EXERCISE AIM: Please transcribe the records precisely; pictures stay out of your copy.
________
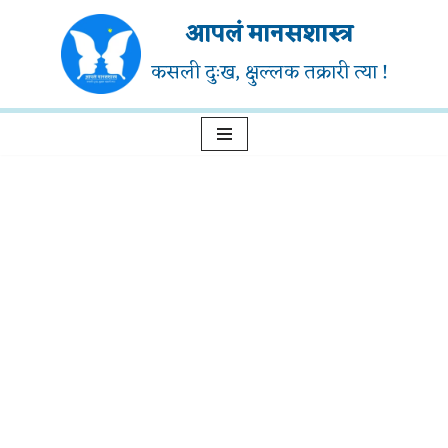
आपलं मानसशास्त्र
Skip
कसली दुःख, क्षुल्लक तक्रारी त्या !
to
content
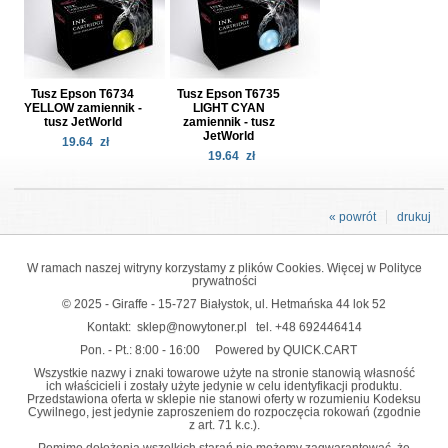
Tusz Epson T6734
Tusz Epson T6735
YELLOW zamiennik -
LIGHT CYAN
tusz JetWorld
zamiennik - tusz
JetWorld
19.64
zł
19.64
zł
« powrót
drukuj
W ramach naszej witryny korzystamy z plików Cookies. Więcej w
Polityce
prywatności
© 2025 - Giraffe - 15-727 Białystok, ul. Hetmańska 44 lok 52
Kontakt:
sklep@nowytoner.pl
tel.
+48 692446414
Pon. - Pt.: 8:00 - 16:00
Powered by QUICK.CART
Wszystkie nazwy i znaki towarowe użyte na stronie stanowią własność
ich właścicieli i zostały użyte jedynie w celu identyfikacji produktu.
Przedstawiona oferta w sklepie nie stanowi oferty w rozumieniu Kodeksu
Cywilnego, jest jedynie zaproszeniem do rozpoczęcia rokowań (zgodnie
z art. 71 k.c.).
Pomimo dołożenia wszelkich starań nie możemy zagwarantować, że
________
COMPLETED EXERCISE:
आपलं मानसशास्त्र
Skip
कसली दुःख, क्षुल्लक तक्रारी त्या !
to
content
Tusz Epson T6734
Tusz Epson T6735
YELLOW zamiennik -
LIGHT CYAN
tusz JetWorld
zamiennik - tusz
JetWorld
19.64
zł
19.64
zł
« powrót
drukuj
W ramach naszej witryny korzystamy z plików Cookies. Więcej w
Polityce
prywatności
© 2025 - Giraffe - 15-727 Białystok, ul. Hetmańska 44 lok 52
Kontakt:
sklep@nowytoner.pl
tel.
+48 692446414
Pon. - Pt.: 8:00 - 16:00
Powered by QUICK.CART
Wszystkie nazwy i znaki towarowe użyte na stronie stanowią własność
ich właścicieli i zostały użyte jedynie w celu identyfikacji produktu.
Przedstawiona oferta w sklepie nie stanowi oferty w rozumieniu Kodeksu
Cywilnego, jest jedynie zaproszeniem do rozpoczęcia rokowań (zgodnie
z art. 71 k.c.).
Pomimo dołożenia wszelkich starań nie możemy zagwarantować, że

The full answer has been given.